This repo contains the code used within the paper Zero-Shot Crosslingual Sentence Simplification
For the test data and GeoLino dataset see https://github.com/Jmallins/ZEST-data
There are three steps when using ZEST: Preprocessing, Training, and Predicition.
First, create the vocab file (from English and German), all files should already be split into sentence pieces and ideally they should have the same tokenization (mosses tokenziation/detokenization could be used).
python preprocess.py -train_src X --train_tgt Y --share_vocab True --save_data some_dir/the_vocab
Second, create the training file per task/domain/source_language/target_language. All files should already be split into sentence pieces and ideally they should have the same tokenization (mosses tokenziation/detokenization could be used).
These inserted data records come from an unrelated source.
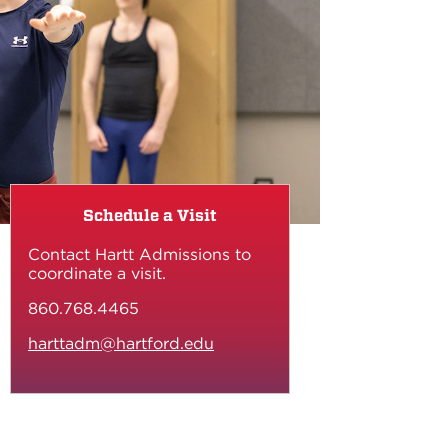
Schedule a Visit
Contact Hartt Admissions to
coordinate a visit.
860.768.4465
harttadm@hartford.edu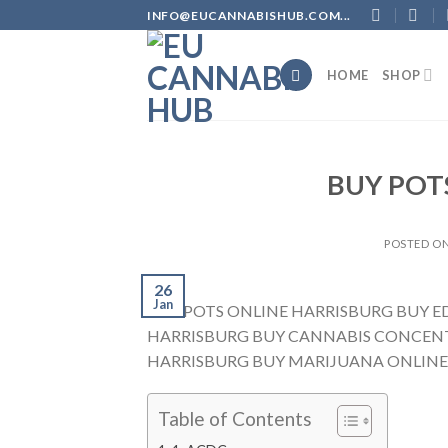
Skip
INFO@EUCANNABISHUB.COM...
to
content
HOME
SHOP
BUY POT
POSTED O
26
Jan
BUY POTS ONLINE HARRISBURG BUY E
HARRISBURG BUY CANNABIS CONCENT
HARRISBURG BUY MARIJUANA ONLINE
Table of Contents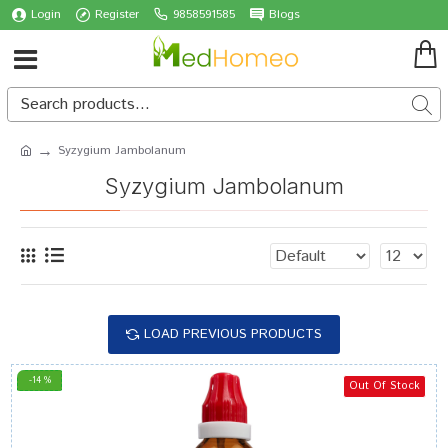
Login
Register
9858591585
Blogs
Syzygium Jambolanum
Syzygium Jambolanum
LOAD PREVIOUS PRODUCTS
-14 %
Out Of Stock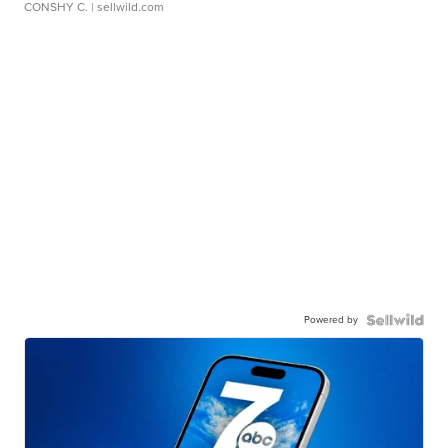
CONSHY C.
| sellwild.com
Powered by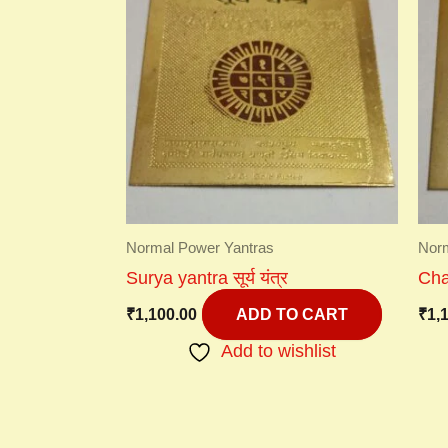
Normal Power Yantras
Norm
Surya yantra सूर्य यंत्र
Chan
₹
1,100.00
₹
1,
ADD TO CART
Add to wishlist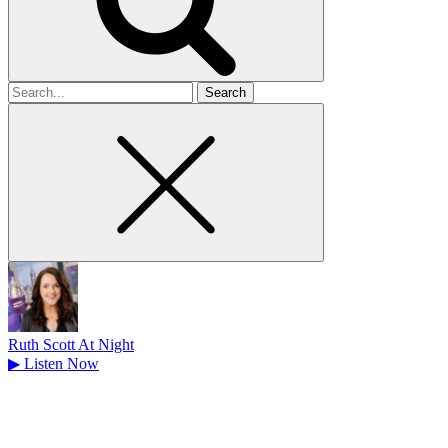
Search
for
Ruth Scott At Night
▶
Listen Now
python preprocess.py -train_src data/src-train.txt -train_tgt data/tgt-train.txt -save_data data/demo --src_vocab some_dir/the_vocab --tgt_vocab some_dir/the_vocab
Third, create a json file that lists all of the training files and the source language-task-domain-target language.
{
"SOURCE_language-TASK-DOMAIN-TARGET_LANGUAGE":"file_location.train",
"EN-TRANS-COMP-DE": "file_location.train",
"DE-TRANS-COMP-EN": "file_location.train",
"EN-TRANS-COMP-EN": "file_location.train",
"EN-TRANS-SIMP-EN": "file_location.train",
"DE-TRANS-COMP-DE": "file_location.train",
"DE-TRANS-SIMP-DE": "file_location.train",
"EN-LM-COMP-EN": "file_location.train",
"EN-LM-SIMP-EN": "file_location.train",
"DE-LM-COMP-DE": "file_location.train",
"DE-LM-SIMP-DE": "file_location.train",
"EN-SIMPLY-SIMPLY-SIMP-EN":"file_location.train",
"vocab":"file_location"
"valid-DE-SIMPLY-SIMPLY-SIMPLY-SIMP-DE":"file_location.train"
}
Being Source language, task+, domain, output language.
To train a model
python train.py -data some_dir\something.json -layers 6 -rnn_size 512 -word_vec_size 512 -transformer_ff 8 -heads 12 -encoder_type transformer -decoder_type transformer -position_encoding -train_steps 250000 -max_generator_batches 2 -dropout 0.1 -batch_size 4096 -batch_type tokens -normalization tokens -accum_count 1 -optim adam -adam_beta2 0.998 -decay_method noam -warmup_steps 8000 -learning_rate 2 -max_grad_norm 0 -param_init 0 -param_init_glorot -label_smoothing 0.1 -valid_steps 1000 -save_checkpoint_steps 1000 --share_embeddings
Where some_dir/data.json is the json file created previously.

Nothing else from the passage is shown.